I slipped into the empty back row and sat up straight in the hard pew, feeling like a party crasher. Chris never appeared that day -- it was a Nazarene church, not a Baptist church (such are the perils of living in a city with a church on every block) -- but while I was stuck there, I saw something else. As they waited for the sermon to begin, friends exchanged animated smiles and waves across the aisles. Multi-generational families squished together in single pews, grandparents teasing laughing children. There were people my age, too, holding hands as if on a date. No one looked hung over or annoyed that they'd gotten up early.

I didn't feel the spirit that day, but I did feel jealous. I'd come to equate religious certainty with belonging in this city where I felt so out of place. I wondered, briefly, if I could pretend to believe for a while. I would make friends more easily. There would be no more Saturday nights in my apartment straining to hear the television I'd turned down low because I didn't want my neighbors to know I was staying in alone. Maybe I could call Matthew, tell him I was a reformed woman, and two-step with him once more. I imagined my acute loneliness melting away.

Ultimately, I knew that pretending to belong would be no salve for my loneliness. I quit my job with the religious publisher and started working for a business publisher instead. There, my boss was a funny and skeptical Boston transplant, and my co-workers discussed happy-hour plans, not the state of their significant others' souls. I even found a fellow Michigander to date, who enjoyed studying religion but was not scandalized by my lack of interest. I began to see that I could dodge God if I wanted, even in Nashville, though he remained impossible to escape completely.

I still felt a twinge of jealousy when I met people of unshakable faith. My second Nashville apartment was located on Belmont Boulevard, where I sometimes encountered Belmont College seminary students who invited me to Bible study groups or other God-centric events. They were always so smiley and polite even after they failed to win me over, I concluded that faith must have been a wonderful thing. Unfortunately, I just couldn't find any.

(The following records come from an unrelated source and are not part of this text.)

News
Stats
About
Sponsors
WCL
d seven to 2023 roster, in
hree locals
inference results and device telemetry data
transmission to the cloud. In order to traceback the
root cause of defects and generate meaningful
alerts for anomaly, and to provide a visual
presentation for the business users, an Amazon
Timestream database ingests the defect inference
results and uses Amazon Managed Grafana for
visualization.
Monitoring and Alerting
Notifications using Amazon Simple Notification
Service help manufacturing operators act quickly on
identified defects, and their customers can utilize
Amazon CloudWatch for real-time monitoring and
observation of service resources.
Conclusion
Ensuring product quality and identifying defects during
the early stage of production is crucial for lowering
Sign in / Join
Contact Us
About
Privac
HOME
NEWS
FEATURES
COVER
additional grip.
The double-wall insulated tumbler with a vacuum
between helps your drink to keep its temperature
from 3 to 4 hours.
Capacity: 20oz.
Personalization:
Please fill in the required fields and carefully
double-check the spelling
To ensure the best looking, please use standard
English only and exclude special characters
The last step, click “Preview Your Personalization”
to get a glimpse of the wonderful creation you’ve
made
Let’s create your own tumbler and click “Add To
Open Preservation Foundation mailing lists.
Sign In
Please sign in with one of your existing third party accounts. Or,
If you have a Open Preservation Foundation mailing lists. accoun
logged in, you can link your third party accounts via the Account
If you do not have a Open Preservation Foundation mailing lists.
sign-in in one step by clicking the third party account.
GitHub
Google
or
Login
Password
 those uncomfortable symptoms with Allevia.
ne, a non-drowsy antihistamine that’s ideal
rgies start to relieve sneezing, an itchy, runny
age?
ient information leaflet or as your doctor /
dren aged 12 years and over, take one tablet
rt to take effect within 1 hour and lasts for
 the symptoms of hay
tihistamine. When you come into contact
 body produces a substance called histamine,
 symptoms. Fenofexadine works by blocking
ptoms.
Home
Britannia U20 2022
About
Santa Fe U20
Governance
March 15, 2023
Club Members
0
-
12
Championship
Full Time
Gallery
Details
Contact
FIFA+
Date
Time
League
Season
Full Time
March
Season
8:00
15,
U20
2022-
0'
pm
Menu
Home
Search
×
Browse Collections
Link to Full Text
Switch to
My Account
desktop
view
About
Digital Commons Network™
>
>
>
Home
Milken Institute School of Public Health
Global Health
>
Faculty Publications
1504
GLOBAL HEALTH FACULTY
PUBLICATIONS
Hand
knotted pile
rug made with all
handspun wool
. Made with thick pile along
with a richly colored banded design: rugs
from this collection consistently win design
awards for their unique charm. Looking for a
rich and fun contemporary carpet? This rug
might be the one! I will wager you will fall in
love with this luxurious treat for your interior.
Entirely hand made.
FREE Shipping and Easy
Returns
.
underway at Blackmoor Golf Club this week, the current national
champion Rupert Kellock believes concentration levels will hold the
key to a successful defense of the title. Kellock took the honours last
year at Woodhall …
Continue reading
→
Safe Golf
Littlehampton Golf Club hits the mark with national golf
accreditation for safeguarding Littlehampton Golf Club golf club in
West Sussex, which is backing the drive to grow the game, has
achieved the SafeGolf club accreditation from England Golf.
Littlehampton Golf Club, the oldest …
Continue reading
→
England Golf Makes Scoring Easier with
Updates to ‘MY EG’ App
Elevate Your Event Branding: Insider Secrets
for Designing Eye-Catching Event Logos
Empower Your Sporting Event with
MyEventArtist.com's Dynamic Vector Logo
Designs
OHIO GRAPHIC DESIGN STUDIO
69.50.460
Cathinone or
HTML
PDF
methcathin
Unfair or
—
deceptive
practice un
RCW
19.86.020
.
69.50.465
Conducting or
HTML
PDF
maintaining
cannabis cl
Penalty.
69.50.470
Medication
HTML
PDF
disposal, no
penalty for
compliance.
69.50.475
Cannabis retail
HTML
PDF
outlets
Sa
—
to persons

After three years, I left for Los Angeles, where I still live. It is closer to home than Nashville, proximity aside. I came to appreciate L.A. once I got used to its expansiveness and the ridiculous amount of time I spent in my car. It's a city that has room for everyone (except in traffic) and their sundry beliefs. Here, there are churches with signs in English, Korean, Armenian and many other languages; there are synagogues, mosques and ubiquitous Scientology centers dotting the city. While many of L.A.'s residents take advantage of these institutions, I've never had anyone make the assumption that I do, too, or ask what I have against God when they discover I don't.

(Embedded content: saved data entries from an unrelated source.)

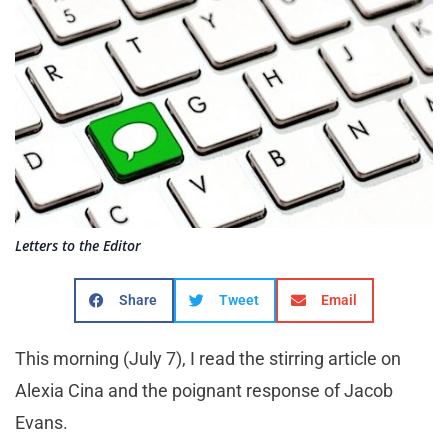
Letters to the Editor
Share
Tweet
Email
This morning (July 7), I read the stirring article on
Alexia Cina and the poignant response of Jacob
Evans.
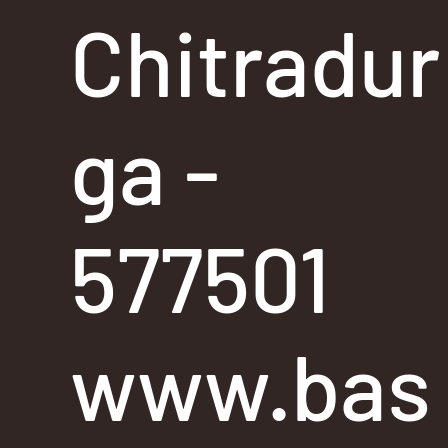
Chitradur
ga -
577501
www.bas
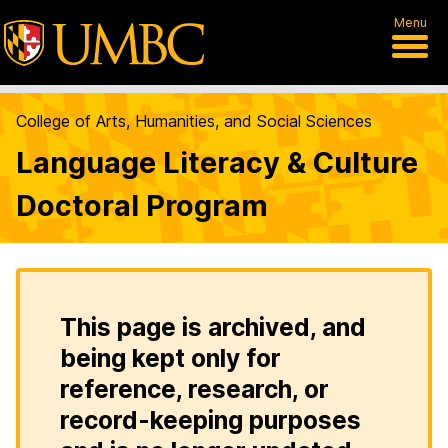
Menu
College of Arts, Humanities, and Social Sciences
Language Literacy & Culture
Doctoral Program
This page is archived, and
being kept only for
reference, research, or
record-keeping purposes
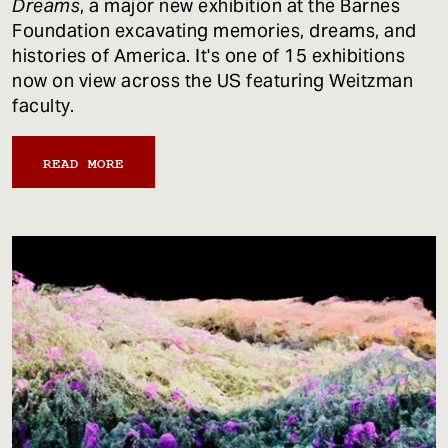
Dreams
, a major new exhibition at the Barnes
Foundation excavating memories, dreams, and
histories of America. It's one of 15 exhibitions
now on view across the US featuring Weitzman
faculty.
READ MORE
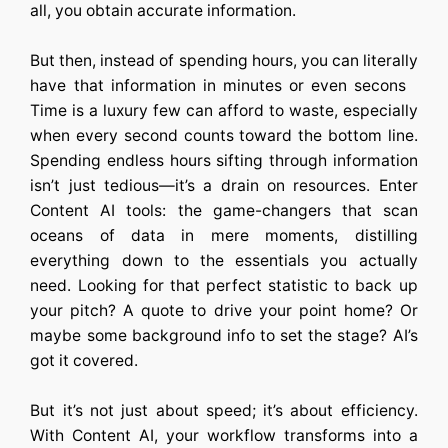
all, you obtain accurate information.
But then, instead of spending hours, you can literally
have that information in minutes or even secons
Time is a luxury few can afford to waste, especially
when every second counts toward the bottom line.
Spending endless hours sifting through information
isn’t just tedious—it’s a drain on resources. Enter
Content AI tools: the game-changers that scan
oceans of data in mere moments, distilling
everything down to the essentials you actually
need. Looking for that perfect statistic to back up
your pitch? A quote to drive your point home? Or
maybe some background info to set the stage? AI’s
got it covered.
But it’s not just about speed; it’s about efficiency.
With Content AI, your workflow transforms into a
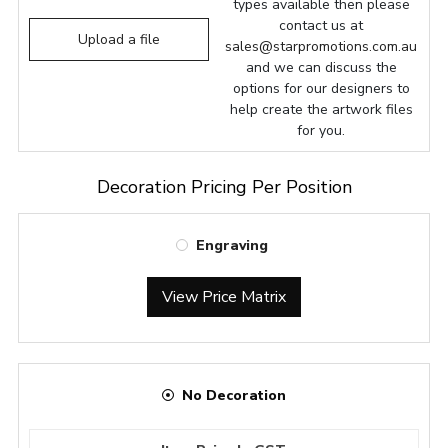
types available then please
contact us at
Upload a file
sales@starpromotions.com.au
and we can discuss the
options for our designers to
help create the artwork files
for you.
Decoration Pricing Per Position
Engraving
View Price Matrix
No Decoration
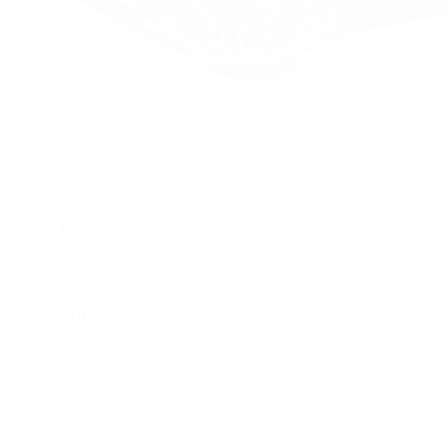
Watches
By Collection
Shop All
Popular Brands
Rolex
Patek Philippe
Cartier
TUDOR
OMEGA
Breitling
BVLGARI
De Bethune
Grand Seiko
H. Moser & Cie.
Hublot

In this permissive environment, I've actually become more open to the idea of a higher power. Sometimes, as I'm falling asleep, I'm even moved to say a prayer of thanks for my kind and supportive fiancé, our funny French bulldogs and our great community of friends. To paraphrase Joni Mitchell, I still wonder where, exactly, my prayer will go. I largely assume my thriving the past few years can be attributed to good decisions and a measure of luck. But maybe the path I'm on has less to do with my personal choices than I think. It's possible that I was preordained to move to Nashville, feel alienated and flee to a city where I fit. Here in L.A., I feel like I've been saved, even if I haven't.


By Maggie Flynn

Maggie Flynn is a writer living in Los Angeles.